The National Cattlemen’s Beef Association’s position on the latest BSE case is that “while this is unfortunate news,” it “does not expect this case to affect the beef trade status between the United States and Canada or other countries.”

James Hodges, executive vice president at the American Meat Institute, said “the discovery of another case of BSE in Canada is proof that the Canadian BSE surveillance system is working.”

The AMI represents meat packers and poultry processors.

Another industry group, R-CALF, however, disagrees and claims that the US Department of Agriculture’s policy allowing importation of Canadian cattle over the age of 30 months exposes US meat supplies and consumers to “unnecessary risk.”

R-CALF has long been an opponent of the USDA’s policy on imports, which it claims could allow animals with BSE to enter the US meat supply.

“There are no restrictions on these higher-risk OTM (over 30 months of age) cattle when they enter the United States,” said R-CALF USA President Max Thornsberry in a press release issued Saturday.

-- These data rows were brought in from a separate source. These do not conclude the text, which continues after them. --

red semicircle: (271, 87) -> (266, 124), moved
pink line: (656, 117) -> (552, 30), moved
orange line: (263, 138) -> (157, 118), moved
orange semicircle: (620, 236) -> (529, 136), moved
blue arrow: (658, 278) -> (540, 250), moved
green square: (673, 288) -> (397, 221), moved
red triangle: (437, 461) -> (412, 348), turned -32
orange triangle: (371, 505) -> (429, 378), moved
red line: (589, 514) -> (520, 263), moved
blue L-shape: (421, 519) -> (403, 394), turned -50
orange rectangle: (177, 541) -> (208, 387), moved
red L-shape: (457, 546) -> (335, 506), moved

“These higher-risk cattle are allowed to commingle with the U.S. herd, enter the U.S. food supply and enter the non-ruminant US animal feed system.

“USDA has an absolute duty to protect the US cattle herd as well as U.S. consumers from the introduction of BSE that is known to be occurring under the OTM Rule, and R-CALF is again calling on USDA to immediately rescind the OTM Rule.”

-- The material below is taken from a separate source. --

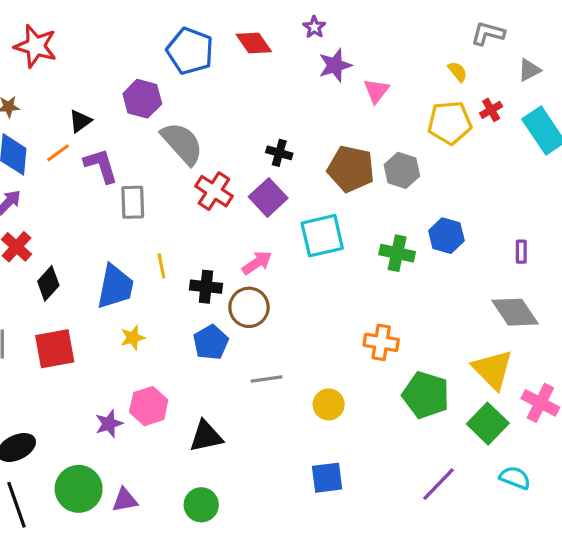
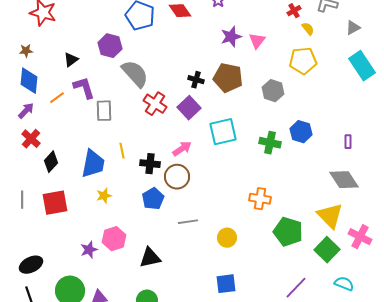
purple star: (335, 65) -> (231, 37), moved
red cross: (491, 110) -> (294, 11), moved
orange line: (58, 153) -> (57, 98), moved
brown pentagon: (351, 169) -> (228, 78), moved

R-CALF also said “when USDA implemented its OTM Rule, the agency stated that Canada’s BSE prevalence was continuously decreasing and that Canadian cattle born after the export eligibility date of March 1, 1999, would “have an extremely low likelihood of exposure to BSE.”

Since that time, Canada has detected six additional BSE-positive cattle under very limited testing, and five of these cases were born – and therefore exposed to BSE – years after March 1, 1999.”